• **Dataset entries**:
───
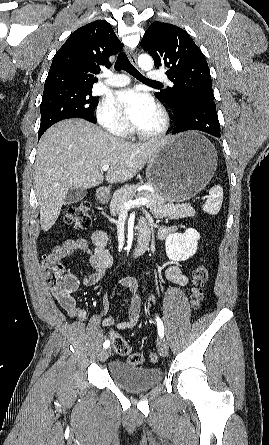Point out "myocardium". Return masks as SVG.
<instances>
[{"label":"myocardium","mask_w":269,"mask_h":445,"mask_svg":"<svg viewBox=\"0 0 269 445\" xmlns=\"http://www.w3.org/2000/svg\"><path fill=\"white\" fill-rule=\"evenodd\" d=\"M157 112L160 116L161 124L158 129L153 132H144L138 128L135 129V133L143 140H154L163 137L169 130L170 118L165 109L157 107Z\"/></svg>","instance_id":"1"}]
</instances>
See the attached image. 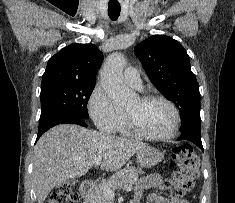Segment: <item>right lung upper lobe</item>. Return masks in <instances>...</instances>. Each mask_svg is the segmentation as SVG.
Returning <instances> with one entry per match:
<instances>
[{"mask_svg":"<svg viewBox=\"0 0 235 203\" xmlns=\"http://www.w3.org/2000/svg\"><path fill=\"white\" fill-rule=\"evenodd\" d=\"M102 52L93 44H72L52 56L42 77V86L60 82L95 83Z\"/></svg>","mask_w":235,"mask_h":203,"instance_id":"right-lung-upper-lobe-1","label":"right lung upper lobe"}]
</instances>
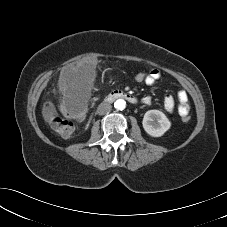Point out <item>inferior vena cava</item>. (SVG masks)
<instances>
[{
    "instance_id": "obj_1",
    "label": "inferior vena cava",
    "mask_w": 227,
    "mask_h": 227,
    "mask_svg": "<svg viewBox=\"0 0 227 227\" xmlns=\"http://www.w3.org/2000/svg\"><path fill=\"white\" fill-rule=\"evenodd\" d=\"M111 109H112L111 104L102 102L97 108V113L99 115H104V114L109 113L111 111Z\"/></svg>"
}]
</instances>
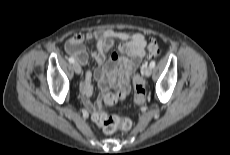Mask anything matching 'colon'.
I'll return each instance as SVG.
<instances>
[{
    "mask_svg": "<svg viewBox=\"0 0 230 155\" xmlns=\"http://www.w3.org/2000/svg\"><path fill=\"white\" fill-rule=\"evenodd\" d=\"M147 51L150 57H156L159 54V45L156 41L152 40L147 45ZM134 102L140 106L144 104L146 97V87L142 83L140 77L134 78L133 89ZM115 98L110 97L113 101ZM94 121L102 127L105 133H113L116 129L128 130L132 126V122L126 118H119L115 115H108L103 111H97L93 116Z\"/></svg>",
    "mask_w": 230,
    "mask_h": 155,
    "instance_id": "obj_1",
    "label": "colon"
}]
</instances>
───
Exactly the lines from the one containing "Point out <item>inferior" to the end of the records above, both end lines included, are to be printed, and no pictures with them.

Point out <item>inferior vena cava</item>. (SVG masks)
<instances>
[{
    "instance_id": "obj_1",
    "label": "inferior vena cava",
    "mask_w": 227,
    "mask_h": 227,
    "mask_svg": "<svg viewBox=\"0 0 227 227\" xmlns=\"http://www.w3.org/2000/svg\"><path fill=\"white\" fill-rule=\"evenodd\" d=\"M111 109H112L111 104L102 102L97 108V113L99 115H104V114L109 113L111 111Z\"/></svg>"
}]
</instances>
Mask anything matching 'colon'.
I'll return each instance as SVG.
<instances>
[{
    "mask_svg": "<svg viewBox=\"0 0 230 155\" xmlns=\"http://www.w3.org/2000/svg\"><path fill=\"white\" fill-rule=\"evenodd\" d=\"M147 51L150 57H156L159 54V45L156 41L152 40L147 45ZM134 102L140 106L144 104L146 97V87L142 83L140 77L134 78L133 89ZM115 98L110 97L113 101ZM94 121L102 127L105 133H113L116 129L128 130L132 126V122L126 118H119L115 115H108L103 111H97L93 116Z\"/></svg>",
    "mask_w": 230,
    "mask_h": 155,
    "instance_id": "obj_1",
    "label": "colon"
}]
</instances>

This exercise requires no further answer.